Top of Dataset records

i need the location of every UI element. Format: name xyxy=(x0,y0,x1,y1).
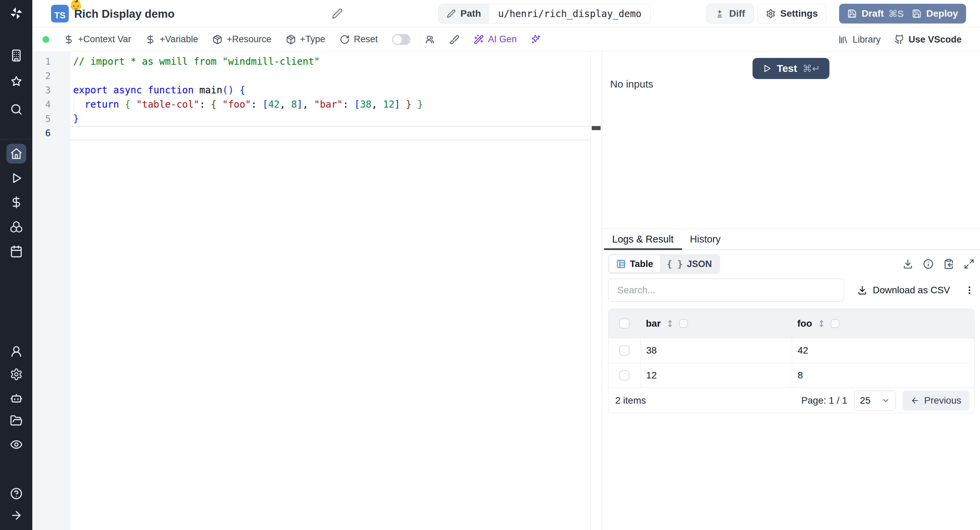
result-info-button[interactable] xyxy=(923,259,934,270)
code-line[interactable] xyxy=(70,126,590,140)
line-number: 3 xyxy=(32,83,70,97)
diff-button[interactable]: Diff xyxy=(706,4,754,24)
info-icon xyxy=(923,259,934,270)
tab-history[interactable]: History xyxy=(682,229,729,249)
draft-label: Draft xyxy=(862,8,884,19)
inputs-area: Test ⌘↵ No inputs xyxy=(602,52,980,229)
format-button[interactable] xyxy=(449,34,460,45)
braces-icon: { } xyxy=(667,259,683,269)
save-draft-button[interactable]: Draft ⌘S xyxy=(839,4,912,24)
row-checkbox[interactable] xyxy=(619,370,630,380)
sidebar-item-schedules[interactable] xyxy=(6,241,26,261)
copy-result-button[interactable] xyxy=(943,259,954,270)
sidebar-item-search[interactable] xyxy=(6,99,26,119)
add-resource-button[interactable]: +Resource xyxy=(212,34,271,45)
column-foo-checkbox[interactable] xyxy=(830,319,840,328)
sidebar-item-help[interactable] xyxy=(6,484,26,503)
column-header-foo: foo xyxy=(797,318,812,329)
code-line[interactable]: export async function main() { xyxy=(70,83,590,97)
library-button[interactable]: Library xyxy=(838,34,881,45)
editor-scrollbar[interactable] xyxy=(590,52,601,530)
expand-result-button[interactable] xyxy=(964,259,975,270)
edit-summary-button[interactable] xyxy=(332,8,343,19)
code-line[interactable] xyxy=(70,69,590,83)
arrow-left-icon xyxy=(911,396,920,405)
settings-label: Settings xyxy=(780,8,818,19)
sort-bar-button[interactable] xyxy=(666,319,675,328)
toggle-knob xyxy=(393,35,402,44)
package-icon xyxy=(212,34,223,45)
row-checkbox[interactable] xyxy=(619,345,630,356)
download-result-button[interactable] xyxy=(902,259,913,270)
windmill-logo[interactable] xyxy=(6,3,26,23)
column-header-bar: bar xyxy=(646,318,661,329)
building-icon xyxy=(10,49,23,62)
sidebar-item-users[interactable] xyxy=(6,342,26,361)
ai-gen-button[interactable]: AI Gen xyxy=(474,34,517,45)
sidebar-item-ai[interactable] xyxy=(6,388,26,408)
sidebar-item-variables[interactable] xyxy=(6,192,26,212)
search-input[interactable] xyxy=(608,279,844,302)
sidebar-item-settings[interactable] xyxy=(6,364,26,384)
help-circle-icon xyxy=(10,487,23,500)
ai-sparkles-button[interactable] xyxy=(531,34,541,45)
download-csv-label: Download as CSV xyxy=(873,285,950,296)
view-mode-table[interactable]: Table xyxy=(609,255,660,273)
code-line[interactable]: return { "table-col": { "foo": [42, 8], … xyxy=(70,97,590,112)
sidebar-item-folders[interactable] xyxy=(6,411,26,431)
view-mode-json[interactable]: { } JSON xyxy=(660,255,719,273)
table-row[interactable]: 128 xyxy=(608,363,974,388)
diff-label: Diff xyxy=(729,8,745,19)
sidebar-item-favorites[interactable] xyxy=(6,72,26,92)
tab-label: History xyxy=(690,234,721,245)
sidebar-collapse-button[interactable] xyxy=(6,506,26,525)
deploy-button[interactable]: Deploy xyxy=(904,4,966,24)
sort-foo-button[interactable] xyxy=(817,319,826,328)
save-icon xyxy=(847,9,857,18)
add-type-button[interactable]: +Type xyxy=(286,34,325,45)
plus-minus-icon xyxy=(715,9,724,18)
vscode-label: Use VScode xyxy=(908,34,962,45)
path-label-chip[interactable]: Path xyxy=(439,4,489,23)
collaborators-button[interactable] xyxy=(425,34,435,45)
sidebar-item-home[interactable] xyxy=(6,144,26,163)
table-row[interactable]: 3842 xyxy=(608,338,974,363)
eye-icon xyxy=(10,438,23,451)
code-lines[interactable]: // import * as wmill from "windmill-clie… xyxy=(70,52,590,530)
diff-mode-toggle[interactable] xyxy=(392,34,410,45)
column-bar-checkbox[interactable] xyxy=(679,319,688,328)
select-all-checkbox[interactable] xyxy=(619,318,630,329)
table-cell: 42 xyxy=(792,338,974,363)
tab-logs-result[interactable]: Logs & Result xyxy=(604,229,682,249)
sidebar-item-workspace[interactable] xyxy=(6,46,26,65)
package-icon xyxy=(286,34,296,45)
previous-page-button[interactable]: Previous xyxy=(902,391,969,410)
cursor-position-marker xyxy=(592,126,601,130)
pencil-icon xyxy=(332,8,343,19)
sidebar-item-runs[interactable] xyxy=(6,168,26,188)
code-line[interactable]: // import * as wmill from "windmill-clie… xyxy=(70,54,590,69)
sidebar-item-audit-logs[interactable] xyxy=(6,435,26,454)
code-line[interactable]: } xyxy=(70,112,590,126)
reset-button[interactable]: Reset xyxy=(340,34,378,45)
dollar-icon xyxy=(145,34,156,45)
test-button[interactable]: Test ⌘↵ xyxy=(752,58,830,79)
download-csv-button[interactable]: Download as CSV xyxy=(857,285,950,296)
status-dot xyxy=(43,36,49,43)
path-value[interactable]: u/henri/rich_display_demo xyxy=(489,4,650,23)
use-vscode-button[interactable]: Use VScode xyxy=(894,34,962,45)
settings-button[interactable]: Settings xyxy=(757,4,826,24)
windmill-logo-icon xyxy=(9,6,24,21)
table-options-button[interactable] xyxy=(964,285,975,295)
code-editor[interactable]: 123456 // import * as wmill from "windmi… xyxy=(32,52,601,530)
page-size-select[interactable]: 25 xyxy=(854,391,896,410)
sidebar-item-resources[interactable] xyxy=(6,217,26,237)
result-tabs: Logs & Result History xyxy=(602,229,980,250)
add-context-var-button[interactable]: +Context Var xyxy=(64,34,131,45)
play-icon xyxy=(762,64,772,73)
page-indicator: Page: 1 / 1 xyxy=(801,395,847,406)
path-group[interactable]: Path u/henri/rich_display_demo xyxy=(438,4,651,24)
result-body: Table { } JSON xyxy=(602,250,980,413)
table-cell: 12 xyxy=(640,363,792,388)
add-variable-button[interactable]: +Variable xyxy=(145,34,198,45)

Bottom of Dataset records

- What the task asks: Only lines with the word "info" are wanted. Find and copy them from the records above.

- Expected answer:
result-info-button[interactable] xyxy=(923,259,934,270)
info-icon xyxy=(923,259,934,270)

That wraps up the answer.